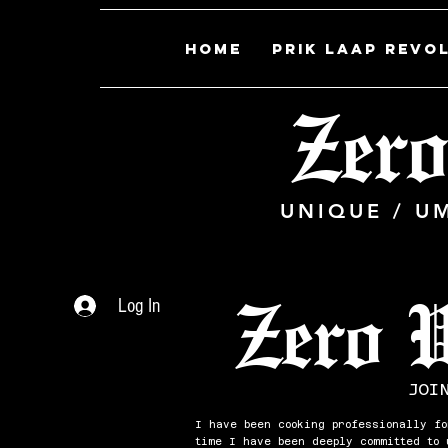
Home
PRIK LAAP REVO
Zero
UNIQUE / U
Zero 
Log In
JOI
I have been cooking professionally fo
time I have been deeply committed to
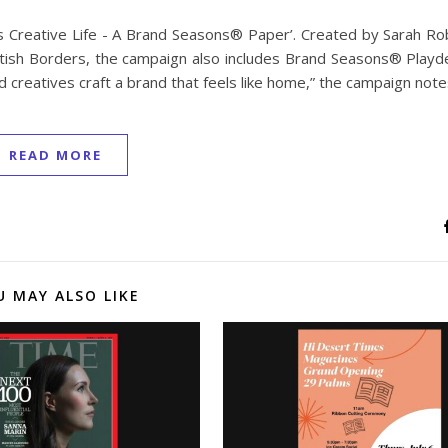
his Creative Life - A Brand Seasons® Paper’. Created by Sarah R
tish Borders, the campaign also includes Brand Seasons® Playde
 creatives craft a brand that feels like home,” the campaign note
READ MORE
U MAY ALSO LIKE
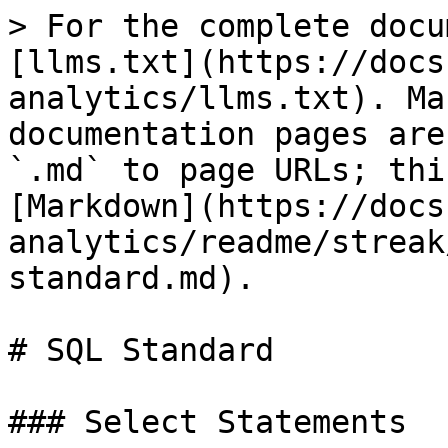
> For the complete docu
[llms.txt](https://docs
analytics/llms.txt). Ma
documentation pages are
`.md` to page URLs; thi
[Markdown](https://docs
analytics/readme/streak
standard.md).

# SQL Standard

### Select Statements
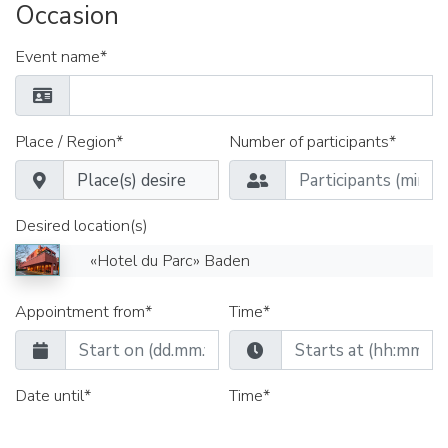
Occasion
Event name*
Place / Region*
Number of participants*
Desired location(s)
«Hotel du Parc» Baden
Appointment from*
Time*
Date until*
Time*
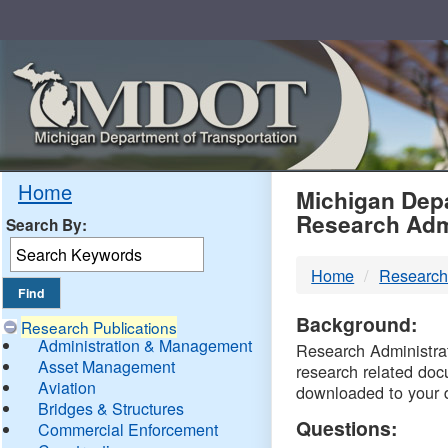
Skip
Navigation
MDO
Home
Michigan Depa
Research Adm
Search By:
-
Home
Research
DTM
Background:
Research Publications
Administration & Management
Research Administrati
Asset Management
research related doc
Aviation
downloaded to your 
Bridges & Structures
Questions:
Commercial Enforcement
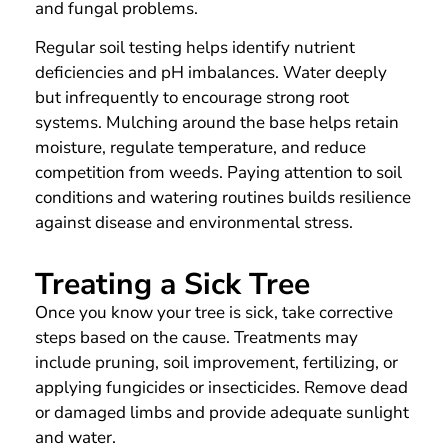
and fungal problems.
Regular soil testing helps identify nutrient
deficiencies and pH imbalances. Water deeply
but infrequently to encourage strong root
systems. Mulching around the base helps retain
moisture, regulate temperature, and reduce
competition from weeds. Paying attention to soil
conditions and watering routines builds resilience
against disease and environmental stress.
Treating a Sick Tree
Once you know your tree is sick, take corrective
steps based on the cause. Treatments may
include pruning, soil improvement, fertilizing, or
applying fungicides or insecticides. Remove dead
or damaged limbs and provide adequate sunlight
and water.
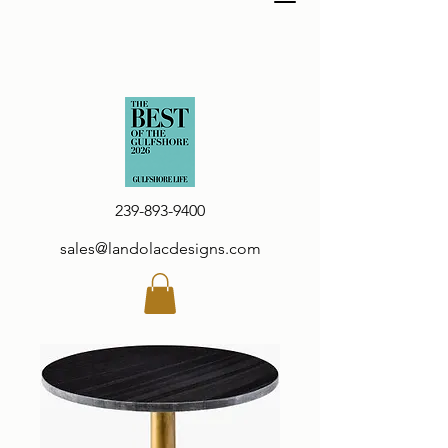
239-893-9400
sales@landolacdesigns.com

────────────────────────────────────────

- _ACTION ITEM_
Reproduce the whole listing exactly, but not the images in it.

- _ANSWER TO THE PROBLEM_
Home
PRIK LAAP REVO
Zero
UNIQUE / U
Zero 
Log In
JOI
I have been cooking professionally fo
time I have been deeply committed to
his Creative Life - A Brand Seasons® Paper’. Created by Sarah R
tish Borders, the campaign also includes Brand Seasons® Playde
 creatives craft a brand that feels like home,” the campaign note
READ MORE
U MAY ALSO LIKE
> For the complete docu
[llms.txt](https://docs
analytics/llms.txt). Ma
documentation pages are
`.md` to page URLs; thi
[Markdown](https://docs
analytics/readme/streak
standard.md).

# SQL Standard

### Select Statements
Occasion
Event name*
Place / Region*
Number of participants*
Desired location(s)
«Hotel du Parc» Baden
Appointment from*
Time*
Date until*
Time*
Skip
Navigation
MDO
Home
Michigan Depa
Research Adm
Search By:
-
Home
Research
DTM
Background:
Research Publications
Administration & Management
Research Administrati
Asset Management
research related doc
Aviation
downloaded to your 
Bridges & Structures
Questions:
Commercial Enforcement
and fungal problems.
Regular soil testing helps identify nutrient
deficiencies and pH imbalances. Water deeply
but infrequently to encourage strong root
systems. Mulching around the base helps retain
moisture, regulate temperature, and reduce
competition from weeds. Paying attention to soil
conditions and watering routines builds resilience
against disease and environmental stress.
Treating a Sick Tree
Once you know your tree is sick, take corrective
steps based on the cause. Treatments may
include pruning, soil improvement, fertilizing, or
applying fungicides or insecticides. Remove dead
or damaged limbs and provide adequate sunlight
and water.
239-893-9400
sales@landolacdesigns.com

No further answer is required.